** Assignment **
Give back, exactly and with nothing added, the lines that run from the one containing "GFD 侧吹式冷却风机" to the final line below.

** Material provided **
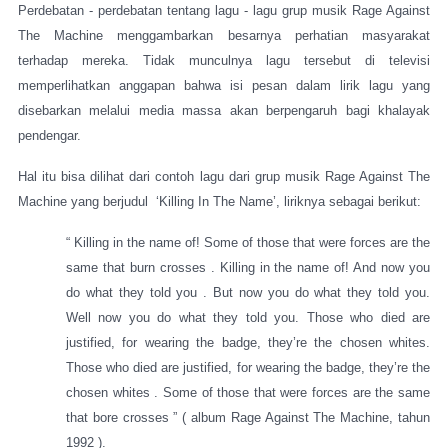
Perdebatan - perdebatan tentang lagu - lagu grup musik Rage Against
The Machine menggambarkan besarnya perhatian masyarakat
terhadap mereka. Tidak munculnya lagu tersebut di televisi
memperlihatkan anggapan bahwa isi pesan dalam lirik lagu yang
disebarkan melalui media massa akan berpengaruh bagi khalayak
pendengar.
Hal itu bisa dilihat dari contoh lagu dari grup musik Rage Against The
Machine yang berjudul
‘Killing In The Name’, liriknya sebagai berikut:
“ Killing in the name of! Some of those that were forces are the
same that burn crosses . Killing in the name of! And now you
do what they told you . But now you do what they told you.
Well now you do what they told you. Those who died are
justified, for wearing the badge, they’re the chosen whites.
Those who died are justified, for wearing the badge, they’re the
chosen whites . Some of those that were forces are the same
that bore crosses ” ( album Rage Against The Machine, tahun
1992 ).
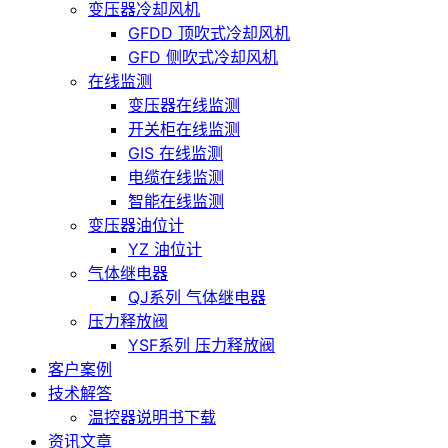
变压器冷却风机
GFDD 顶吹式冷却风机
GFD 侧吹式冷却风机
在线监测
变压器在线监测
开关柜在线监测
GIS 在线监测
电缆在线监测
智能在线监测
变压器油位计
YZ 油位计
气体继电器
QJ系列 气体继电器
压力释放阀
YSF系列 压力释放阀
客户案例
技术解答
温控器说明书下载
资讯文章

** Answer to this problem **
GFD 侧吹式冷却风机
在线监测
变压器在线监测
开关柜在线监测
GIS 在线监测
电缆在线监测
智能在线监测
变压器油位计
YZ 油位计
气体继电器
QJ系列 气体继电器
压力释放阀
YSF系列 压力释放阀
客户案例
技术解答
温控器说明书下载
资讯文章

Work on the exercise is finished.